October 2010 Archives
In the last couple of posts, here and here, I wrote about awareness and using specific skills that have helped me (and hopefully you too).
It was interesting that I also paid careful attention in those posts to say that the skills do not always work. Not working probably means many things to each of us at different times. For me, I am very specific. For me, it means that I have not been safe; that I have self-harmed. That is the case today.
I have to tell myself that it does not mean all that work I do means nothing. I have to tell myself that the skills really do help and it is expected that there will be setbacks. I have to tell myself that I will recover from today. I have to tell myself that I need to keep faith in myself that I will keep healing.

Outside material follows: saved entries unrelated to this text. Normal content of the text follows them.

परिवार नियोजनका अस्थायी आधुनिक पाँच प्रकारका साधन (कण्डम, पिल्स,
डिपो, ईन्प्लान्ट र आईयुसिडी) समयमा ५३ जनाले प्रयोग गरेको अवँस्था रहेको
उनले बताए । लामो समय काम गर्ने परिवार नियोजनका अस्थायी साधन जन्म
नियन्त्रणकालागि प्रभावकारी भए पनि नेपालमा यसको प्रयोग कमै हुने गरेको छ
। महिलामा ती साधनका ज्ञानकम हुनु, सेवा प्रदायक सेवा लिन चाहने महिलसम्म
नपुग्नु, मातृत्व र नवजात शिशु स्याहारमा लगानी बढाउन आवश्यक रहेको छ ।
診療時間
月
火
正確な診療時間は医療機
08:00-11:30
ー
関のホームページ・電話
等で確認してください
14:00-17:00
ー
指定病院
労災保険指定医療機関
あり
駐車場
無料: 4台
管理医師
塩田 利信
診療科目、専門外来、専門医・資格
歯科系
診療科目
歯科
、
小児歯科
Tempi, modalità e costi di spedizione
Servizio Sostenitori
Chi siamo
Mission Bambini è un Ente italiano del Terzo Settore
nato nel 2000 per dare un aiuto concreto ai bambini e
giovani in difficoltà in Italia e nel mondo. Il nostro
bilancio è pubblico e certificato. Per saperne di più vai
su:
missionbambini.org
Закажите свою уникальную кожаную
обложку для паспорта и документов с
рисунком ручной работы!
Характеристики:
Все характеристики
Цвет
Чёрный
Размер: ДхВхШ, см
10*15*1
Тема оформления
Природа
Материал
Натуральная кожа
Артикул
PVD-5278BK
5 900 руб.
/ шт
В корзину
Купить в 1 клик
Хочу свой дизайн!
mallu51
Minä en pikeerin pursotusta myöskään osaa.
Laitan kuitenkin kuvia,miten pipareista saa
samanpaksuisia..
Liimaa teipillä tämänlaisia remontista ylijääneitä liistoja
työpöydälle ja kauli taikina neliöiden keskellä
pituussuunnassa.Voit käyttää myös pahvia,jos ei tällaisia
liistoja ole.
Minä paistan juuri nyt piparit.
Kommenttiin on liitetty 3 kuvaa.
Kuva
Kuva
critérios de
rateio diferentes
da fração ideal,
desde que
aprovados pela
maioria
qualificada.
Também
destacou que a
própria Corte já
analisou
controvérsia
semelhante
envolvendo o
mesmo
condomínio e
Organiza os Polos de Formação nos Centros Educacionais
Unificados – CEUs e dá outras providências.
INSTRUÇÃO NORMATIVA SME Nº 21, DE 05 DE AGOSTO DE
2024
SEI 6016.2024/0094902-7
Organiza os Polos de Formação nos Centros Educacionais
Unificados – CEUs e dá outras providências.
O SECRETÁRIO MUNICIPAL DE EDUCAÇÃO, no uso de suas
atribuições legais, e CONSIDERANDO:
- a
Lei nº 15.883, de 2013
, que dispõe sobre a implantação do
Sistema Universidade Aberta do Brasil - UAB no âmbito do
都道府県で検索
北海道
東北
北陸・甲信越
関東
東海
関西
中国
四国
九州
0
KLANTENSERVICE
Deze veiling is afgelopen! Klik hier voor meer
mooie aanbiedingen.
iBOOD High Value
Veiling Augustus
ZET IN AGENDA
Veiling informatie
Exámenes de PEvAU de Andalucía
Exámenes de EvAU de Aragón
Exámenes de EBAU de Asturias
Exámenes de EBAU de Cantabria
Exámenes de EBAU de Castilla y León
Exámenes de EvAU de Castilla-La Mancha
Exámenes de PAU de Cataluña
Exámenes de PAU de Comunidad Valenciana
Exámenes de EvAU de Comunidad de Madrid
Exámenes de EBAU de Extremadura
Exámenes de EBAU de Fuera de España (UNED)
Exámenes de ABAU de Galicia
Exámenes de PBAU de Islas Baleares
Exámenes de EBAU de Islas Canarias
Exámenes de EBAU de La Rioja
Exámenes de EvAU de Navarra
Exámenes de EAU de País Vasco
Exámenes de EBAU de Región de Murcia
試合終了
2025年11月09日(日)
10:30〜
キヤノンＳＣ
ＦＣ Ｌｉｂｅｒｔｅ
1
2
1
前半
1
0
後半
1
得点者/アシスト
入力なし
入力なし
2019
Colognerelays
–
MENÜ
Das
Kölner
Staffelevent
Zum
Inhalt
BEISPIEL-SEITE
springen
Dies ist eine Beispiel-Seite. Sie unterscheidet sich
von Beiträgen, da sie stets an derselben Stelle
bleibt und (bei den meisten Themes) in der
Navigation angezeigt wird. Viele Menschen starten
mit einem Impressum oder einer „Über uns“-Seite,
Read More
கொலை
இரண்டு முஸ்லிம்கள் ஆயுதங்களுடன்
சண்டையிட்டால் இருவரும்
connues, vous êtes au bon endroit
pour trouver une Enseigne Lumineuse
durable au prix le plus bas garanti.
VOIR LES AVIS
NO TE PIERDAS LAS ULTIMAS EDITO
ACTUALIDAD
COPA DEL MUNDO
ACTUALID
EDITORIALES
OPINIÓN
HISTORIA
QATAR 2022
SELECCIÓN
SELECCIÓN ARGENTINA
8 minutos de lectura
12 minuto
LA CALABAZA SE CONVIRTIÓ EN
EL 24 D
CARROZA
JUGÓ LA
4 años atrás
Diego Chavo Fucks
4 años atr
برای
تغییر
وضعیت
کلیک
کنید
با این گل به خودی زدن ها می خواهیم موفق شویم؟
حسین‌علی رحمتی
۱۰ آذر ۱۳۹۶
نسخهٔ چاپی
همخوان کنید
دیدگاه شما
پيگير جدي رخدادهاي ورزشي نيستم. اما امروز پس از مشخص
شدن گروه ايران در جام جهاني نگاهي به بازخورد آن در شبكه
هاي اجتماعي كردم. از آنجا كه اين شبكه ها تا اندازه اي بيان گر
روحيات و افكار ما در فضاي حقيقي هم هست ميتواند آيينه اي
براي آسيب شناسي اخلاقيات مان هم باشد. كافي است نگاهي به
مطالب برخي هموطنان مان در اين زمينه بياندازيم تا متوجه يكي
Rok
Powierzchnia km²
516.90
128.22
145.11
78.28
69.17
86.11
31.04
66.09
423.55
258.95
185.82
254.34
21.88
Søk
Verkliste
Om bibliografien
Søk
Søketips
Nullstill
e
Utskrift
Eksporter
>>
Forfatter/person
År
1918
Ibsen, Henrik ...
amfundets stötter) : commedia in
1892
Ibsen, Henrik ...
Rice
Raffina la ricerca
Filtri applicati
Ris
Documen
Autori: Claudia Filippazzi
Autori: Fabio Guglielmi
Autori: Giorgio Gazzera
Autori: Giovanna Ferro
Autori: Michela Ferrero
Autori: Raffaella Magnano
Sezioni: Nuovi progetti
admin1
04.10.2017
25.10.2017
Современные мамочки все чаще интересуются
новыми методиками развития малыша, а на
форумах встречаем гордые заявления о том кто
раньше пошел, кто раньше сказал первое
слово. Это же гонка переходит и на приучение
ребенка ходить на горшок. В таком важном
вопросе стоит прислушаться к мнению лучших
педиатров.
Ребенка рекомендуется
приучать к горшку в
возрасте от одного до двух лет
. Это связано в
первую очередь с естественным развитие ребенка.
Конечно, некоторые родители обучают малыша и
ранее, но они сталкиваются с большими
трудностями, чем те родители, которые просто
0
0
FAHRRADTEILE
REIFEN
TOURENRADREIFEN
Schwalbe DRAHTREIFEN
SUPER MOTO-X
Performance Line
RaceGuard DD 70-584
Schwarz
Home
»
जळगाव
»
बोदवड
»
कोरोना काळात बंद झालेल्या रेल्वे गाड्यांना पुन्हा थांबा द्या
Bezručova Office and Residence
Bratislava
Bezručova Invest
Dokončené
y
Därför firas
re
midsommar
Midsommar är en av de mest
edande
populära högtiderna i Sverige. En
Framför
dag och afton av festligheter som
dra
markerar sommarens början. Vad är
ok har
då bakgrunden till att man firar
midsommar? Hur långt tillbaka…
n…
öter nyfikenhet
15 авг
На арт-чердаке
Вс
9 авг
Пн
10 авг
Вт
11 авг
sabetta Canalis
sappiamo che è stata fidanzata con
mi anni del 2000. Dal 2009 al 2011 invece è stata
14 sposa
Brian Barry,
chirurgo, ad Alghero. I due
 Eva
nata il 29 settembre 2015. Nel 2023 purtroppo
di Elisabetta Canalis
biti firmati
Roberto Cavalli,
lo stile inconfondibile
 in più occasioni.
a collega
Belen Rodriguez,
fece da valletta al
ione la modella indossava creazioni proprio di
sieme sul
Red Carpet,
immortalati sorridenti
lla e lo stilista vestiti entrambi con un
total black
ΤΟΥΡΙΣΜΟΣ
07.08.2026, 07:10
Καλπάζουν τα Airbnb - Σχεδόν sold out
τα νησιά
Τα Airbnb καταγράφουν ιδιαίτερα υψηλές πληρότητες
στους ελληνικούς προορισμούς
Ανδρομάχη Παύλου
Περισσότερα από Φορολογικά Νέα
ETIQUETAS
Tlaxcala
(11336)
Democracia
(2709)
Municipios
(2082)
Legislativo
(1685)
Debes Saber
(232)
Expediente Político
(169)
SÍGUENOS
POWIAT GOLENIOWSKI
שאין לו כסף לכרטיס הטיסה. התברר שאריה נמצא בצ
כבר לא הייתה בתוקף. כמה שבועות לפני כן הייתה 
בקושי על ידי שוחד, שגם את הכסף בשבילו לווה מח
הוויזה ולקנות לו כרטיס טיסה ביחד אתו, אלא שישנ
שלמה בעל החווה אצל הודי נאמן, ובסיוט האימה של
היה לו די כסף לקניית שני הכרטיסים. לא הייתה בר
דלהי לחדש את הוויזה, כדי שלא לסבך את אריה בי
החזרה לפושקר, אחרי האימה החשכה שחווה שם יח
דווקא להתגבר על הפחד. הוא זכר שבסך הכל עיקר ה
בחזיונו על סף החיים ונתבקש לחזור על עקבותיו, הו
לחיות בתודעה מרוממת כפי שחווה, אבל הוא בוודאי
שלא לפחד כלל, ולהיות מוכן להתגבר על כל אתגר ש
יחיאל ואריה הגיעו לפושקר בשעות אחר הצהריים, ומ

I will pick myself up and try again. I will try to be more aware. I will try to do more of what I know helps.
But this is not an easy time period for me. And I know for many others it is difficult too. In the US, Halloween is a major holiday. Well over a month ago, decorations were in the stores. We are surrounded by images and sounds. Images that never "seemed" to bother me in the past, now send me over the edge and reverberate all throughout my system. For the past several years, Halloween has been very hard.
It has always been a time of extreme activation of certain parts of me; the parts who deal with issues of living and dying, good and evil, and other scary things. And, each year, very specific scary memories always rush to the surface. My reactions seem off scale, but comparable to those I experience around Easter.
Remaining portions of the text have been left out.